A big plus is that you have extra hours in the day because you no longer have to commute.   

Being a virtual employee is still a real job! Do your job every day – follow your schedule, stay focused, and get the job done! The key to productivity is discipline.

3.    Manage Distractions

No TV in the background, surfing the Internet, and checking/posting on social media.

With no one is looking over your shoulder, you must deal with the temptation to “watch just one program on TV” or have that second (or third) cup of coffee before you sit down to work.

If you have a family, you have the possibility of frequent interruptions, noise, and unexpected distractions. Enlist your family’s support by asking them to agree to respect your schedule and understand that during working hours you are unavailable.

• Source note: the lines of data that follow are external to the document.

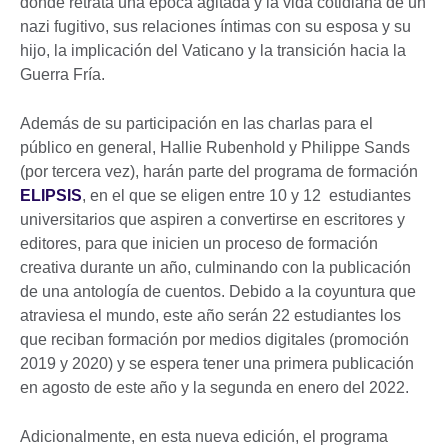
donde retrata una época agitada y la vida cotidiana de un
nazi fugitivo, sus relaciones íntimas con su esposa y su
hijo, la implicación del Vaticano y la transición hacia la
Guerra Fría.
Además de su participación en las charlas para el
público en general, Hallie Rubenhold y Philippe Sands
(por tercera vez), harán parte del programa de formación
ELIPSIS
, en el que se eligen entre 10 y 12 estudiantes
universitarios que aspiren a convertirse en escritores y
editores, para que inicien un proceso de formación
creativa durante un año, culminando con la publicación
de una antología de cuentos. Debido a la coyuntura que
atraviesa el mundo, este año serán 22 estudiantes los
que reciban formación por medios digitales (promoción
2019 y 2020) y se espera tener una primera publicación
en agosto de este año y la segunda en enero del 2022.
Adicionalmente, en esta nueva edición, el programa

The more disciplined and consistent you are, the more your family will accept that you are working – just as you always have. They will eventually realize the only difference is that you are doing it at home.

Just because management is out of sight – they should not be out of mind. You do not have free rein to do whatever you feel like doing throughout the day just because you are at home.

It is a good idea at the end of each day to make a list of things you need to accomplish the next day, which helps you to stay on track – preventing the temptation to flit from one thing to another, randomly doing whatever comes to mind. Disorganization results in low productivity and potential failure in the long-run.

A plan for how you will use your working hours can be as simple as dividing your day into blocks of time and assigning a category of work to each chunk of time. Google Calendar is a useful tool for planning and includes daily reminders of what you should be doing at certain times of the day.

A solid work ethic, self-discipline and the ability to stay focused (on-point) are three key characteristics that you will find in all successful self-employed or virtual employees. If those characteristics are already part of your make-up, you are WAY ahead of the game. If not, the faster you develop them, the faster you will realize the success you are seeking.

4.    Enlist Your Family’s Support

Your family may not understand at first that nothing has changed about the work you do, except the location in which you are doing it. Talk to them about the change and what it will mean for them.

Post a schedule of your work hours on the door, or a wall near your desk and ask them to honor the time you are “at work.”  There should be no interruptions except in cases of life and death emergencies.

Do Not Distrub Sign for Doorknow A “do not disturb” sign on the door can be very effective. You should also make it clear that when the sign is on the doorknob, the only acceptable form of communication is texting, to which you will not reply unless it is an emergency.

One of the problems that can develop from your being at home all day is that you should be available and willing to play with them, talk to them, or help them with something anytime they ask. 

These problematic infringements on your time are easier to combat when you are clear about the situation, and you have a work schedule in place that you follow religiously.

There should be no question in their minds (or yours) about what you are doing. It is important to have clear rules about when you are available and when you are not.

5.    Be Disciplined and Consistent

You may be thinking, “Working from home will be a piece of cake, no worries,” and brush off the suggestions I have given you.

Mastering unexpected change in a daily long-term routine requires self-discipline together with consistent and focused effort. You must be willing to invest the necessary time and effort for as long as it takes, without relenting, until you have developed a new rhythm and flow to the way you do your work in this new environment.

Developing this kind of disciplined consistency as a virtual employee is usually most difficult in the beginning. You will never be as productive in your new working environment as you were in the office if you are not willing and able to put forth consistent and focused effort over time.

Good luck and enjoy the ride. Working virtually can be a rich and rewarding experience if you choose to take the necessary steps that will make it so.